Dependent Query
Problem
Components attempt to fetch data before required information is available, causing errors or null reference exceptions. Fetching user preferences before knowing the user ID, or loading order details before getting the order number results in failed requests. Developers manually coordinate request timing with complex conditional logic and lifecycle dependencies.
Solution
Chain data fetching operations where subsequent requests depend on results from prior ones.
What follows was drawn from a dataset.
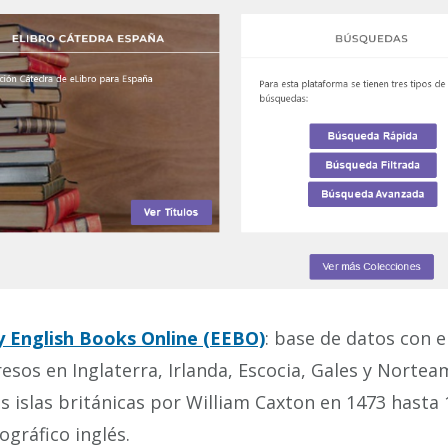
y English Books Online (EEBO)
: base de datos con e
esos en Inglaterra, Irlanda, Escocia, Gales y Nortea
as islas británicas por William Caxton en 1473 hasta
iográfico inglés.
This ensures you only fetch what’s needed while maintaining correct sequencing for dependent data.
Example
This example demonstrates chaining queries where fetching preferences depends on first getting the user ID.
// First query: Fetch user data
const { data: user } = useQuery('user', fetchUser);
// Second query: Only fetch preferences when user ID is available
const { data: preferences } = useQuery(
['preferences', user?.id], // Include user.id in cache key
() => fetchPreferences(user.id), // Fetch preferences using user ID
{ enabled: !!user?.id } // Only run when user.id exists
);
Benefits
- Prevents errors from fetching data before prerequisites are available.
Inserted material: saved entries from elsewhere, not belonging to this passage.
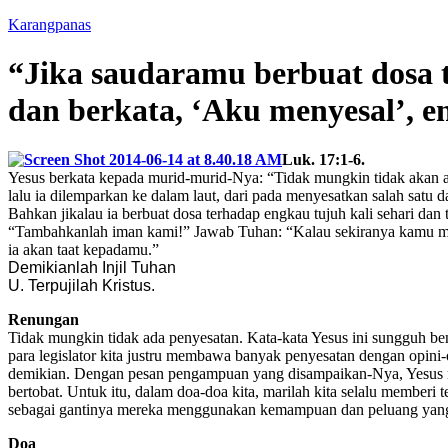
Karangpanas
“Jika saudaramu berbuat dosa 
dan berkata, ‘Aku menyesal’, 
Luk. 17:1-6.
Yesus berkata kepada murid-murid-Nya: “Tidak mungkin tidak akan ad
lalu ia dilemparkan ke dalam laut, dari pada menyesatkan salah satu d
Bahkan jikalau ia berbuat dosa terhadap engkau tujuh kali sehari da
“Tambahkanlah iman kami!” Jawab Tuhan: “Kalau sekiranya kamu memp
ia akan taat kepadamu.”
Demikianlah Injil Tuhan
U. Terpujilah Kristus.
Renungan
Tidak mungkin tidak ada penyesatan. Kata-kata Yesus ini sungguh ben
para legislator kita justru membawa banyak penyesatan dengan opini-
demikian. Dengan pesan pengampuan yang disampaikan-Nya, Yesus m
bertobat. Untuk itu, dalam doa-doa kita, marilah kita selalu member
sebagai gantinya mereka menggunakan kemampuan dan peluang yang 
Doa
- Ensures correct sequencing of dependent API requests.
- Avoids wasted requests by only fetching when dependencies are ready.
- Simplifies component logic by declaratively expressing dependencies.
- Works well with data fetching libraries that support enabled conditions.
Tradeoffs
- Introduces sequential delays where parallel requests would be faster.
- Can create complex dependency chains that are hard to reason about.
- May cause cascading loading states that feel slow to users.
- Requires careful error handling at each step of the chain.
- Can be difficult to optimize for performance without careful planning.